Introduction
Cost Analysis
Additional Benefits
The Bottom Line

COST ANALYSIS

The NW 100/19 has a rated capacity of 100kW. However, given that there is unavoidable down time from variation in wind patterns, icing, and maintenance, each turbine would operate at their rated capacity only a fraction of the time. As detailed in the previous section, the total electricity generated per year, for the combination of the two turbines would be approximately 560,000kW.

To find out the cost of the electricity generated, we must first look at the initial capital costs of installation. Mott estimates that the installation cost would be around $2000 per installed kW. With 200 kW total, the cost of installation for the project would be about $400,000. The remaining portion of the capital costs would come from the interest on loans that the college may take out in order to fund the project. The college would most likely use internal funds, as opposed to a private equity group, to support this project.
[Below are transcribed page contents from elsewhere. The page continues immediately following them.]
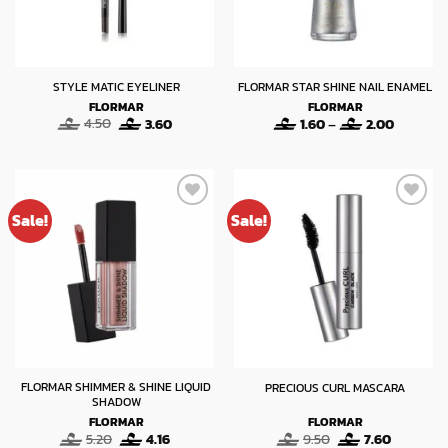
STYLE MATIC EYELINER
FLORMAR STAR SHINE NAIL ENAMEL
FLORMAR
FLORMAR
Original
Current
Price
4.50
3.60
1.60
–
2.00
price
price
range:
was:
is:
1.60
4.50.
3.60.
through
2.00
Sale!
Sale!
FLORMAR SHIMMER & SHINE LIQUID
PRECIOUS CURL MASCARA
SHADOW
FLORMAR
FLORMAR
Original
Current
Original
Current
5.20
4.16
9.50
7.60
The College's capital fund would likely expect an interest rate of 9-11% from its investment. The loan is most likely to take place over 25 years, the average life expectancy of a turbine. With the use of a mortgage table, the total annual capital cost payments would be from $32,744 to $54,540.

The last factor that is important in considering the cost of wind energy is the operating and maintenance costs of the turbines. These costs include repairs, equipment replacement, and annual inspections. A general estimate of operation and maintenance costs are about $.01/kWh generated. Therefore, the annual operation and maintenance costs for the Snow Bowl would be $5,600.

The total annual cost and the cost/kWh can now be calculated. The total annual cost = the annual capital cost + the operation and maintenance costs. The cost/kW = the total annual cost/total annual electricity generated. Therefore the total annual costs lie between $38,344 to $60,140 or 6.8 to 10.7 cents per kWh. The variation in this estimate is based on differences in interest rates only. If the college finds a low interest rate or decides to take out a loan for a shorter period of time, the cost per kWh will decrease substantially.